Activity. Below are some records; work out how many of their lines contain "normal" and give the number only.

Stored data entries.
☆ ☆ ☆

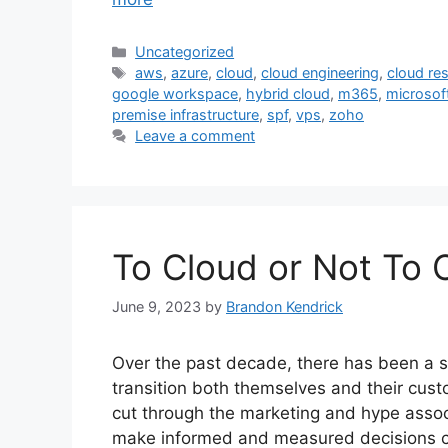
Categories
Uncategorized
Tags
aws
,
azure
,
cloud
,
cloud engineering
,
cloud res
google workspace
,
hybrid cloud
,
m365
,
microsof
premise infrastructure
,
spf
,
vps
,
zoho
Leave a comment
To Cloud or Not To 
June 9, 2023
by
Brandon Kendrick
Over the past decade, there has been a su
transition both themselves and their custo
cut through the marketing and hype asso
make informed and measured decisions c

☆ ☆ ☆

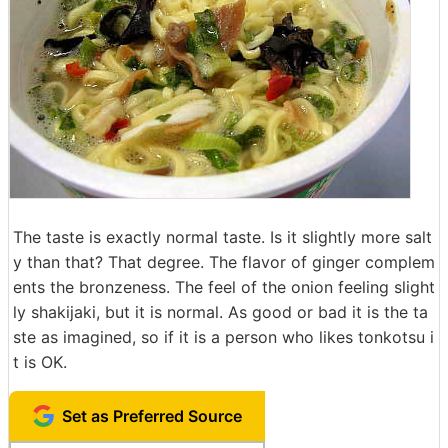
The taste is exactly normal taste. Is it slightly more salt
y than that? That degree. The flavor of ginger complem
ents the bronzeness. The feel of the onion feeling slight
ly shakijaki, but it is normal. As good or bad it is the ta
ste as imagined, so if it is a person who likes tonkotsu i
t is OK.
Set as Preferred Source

☆ ☆ ☆

Reply to the exercise. 2